山岳会は山に入り、柴崎たちの焚き火の跡を発見した。登山の最中に岡野が滑落するが、何とか無事に済んだ。6月16日、柴崎たちが 最初の三角点を設置する中、山岳会は剣岳への登り口を探していた。測量部の姿に気付いた彼らは、手旗信号で「ここからは危険、本日は 下山する」と送った。翌日、柴崎は長次郎に、南壁へ向かうことを持ち掛けた。長次郎は難色を示すが、生田は柴崎に賛同した。生田は 柴崎の許可を得て、南壁を一人で登り始めた。しかし足を滑らせてザイルが切れ、斜面に転落してしまう…。監督は木村大作、原作は新田次郎、脚本は木村大作&菊池淳夫&宮村敏正、製作は坂上順&亀山千広、プロデューサーは菊池淳夫&長坂勉 &角田朝雄&松崎薫&稲葉直人、企画協力は藤原正広&藤原正彦、撮影は木村大作、編集は板垣恵一、録音は斉藤禎一&石寺健一、照明は 川辺隆之、美術は福澤勝広&若松孝市、衣装は宮本まさ江、音楽プロデューサーは津島玄一、音楽監督は池辺晋一郎。
出演は浅野忠信、香川照之、松田龍平、役所広司、夏八木勲、井川比佐志、國村隼、仲村トオル、宮崎あおい、小澤征悦、新井浩文、 鈴木砂羽、笹野高史、石橋蓮司、モロ師岡、螢雪次朗、仁科貴、蟹江一平、小市慢太郎、安藤彰則、橋本一郎、本田大輔、冨岡弘、 田中要次、谷口高史、藤原美子、タモト清嵐、藤原寛太郎、藤原彦次郎、藤原謙三郎、前田優次、市山貴章ら。
新田次郎の同名小説を映画化した作品。
これまで多くの映画でカメラマンを務めてきた木村大作が初めて監督を務め、脚本にも関わった。
柴崎を浅野忠信、長次郎を香川照之、生田を松田龍平、古田を役所広司、行者を夏八木勲、佐伯を井川比佐志、矢口を國村隼、小鳥を 仲村トオル、葉津よを宮崎あおい、木山をモロ師岡が演じている。

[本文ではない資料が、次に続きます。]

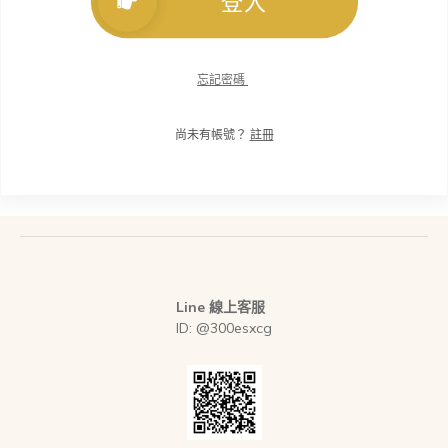
登入
忘記密碼
尚未有帳號？
註冊
Line 線上客服
ID: @300esxcg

また、新田次郎の次男・藤原正彦の妻である藤原美子が古田の妻役で、藤原正彦の3人の息子たちが陸地測量部の若手部員役で出演して いる。BGMが、やたらと騒がしい。
例えば、下見の初日、長次郎が柴崎に「自分は山で生まれたから、山の案内しか出来ない。誰も行かないと道は出来ない」などと語る シーンがある。
そのシーンでは、ずっとBGMが流れているのだが、ものすごく邪魔だ。
そこはセリフだけにしておいた方が、長次郎の言葉に重みが生じるはずだ。
その後も、長次郎が息子からの手紙を読むシーンや、柴崎たちが剣岳山頂で行者の錫杖を発見するシーンなど、TPOを無視して、どこ でも構わずBGMが鳴り響いている。陸軍参謀本部の矢口たちが「剣岳への初登頂を絶対に成功させろ、日本山岳会に負けることは許されない」などと語っている間、ずっと 柴崎は無言のままで、表情も能面のようだ。
何を考えて話を聞いているのか、全く分からない。
その任務に対して積極的なのか。積極的だとしたら、なぜ意欲を態度で見せないのか。
消極的だとしたら、その理由は何なのか。
サッパリ分からない。その後も、柴崎の心の動きというのは、全く見えてこない。
それに引きずられるように、人間ドラマも見えてこない。
陸軍参謀本部との関係、山岳会との競争、柴崎たちと長次郎&人足たちの絆、夫婦愛など、そういった要素の描写は薄っぺらい。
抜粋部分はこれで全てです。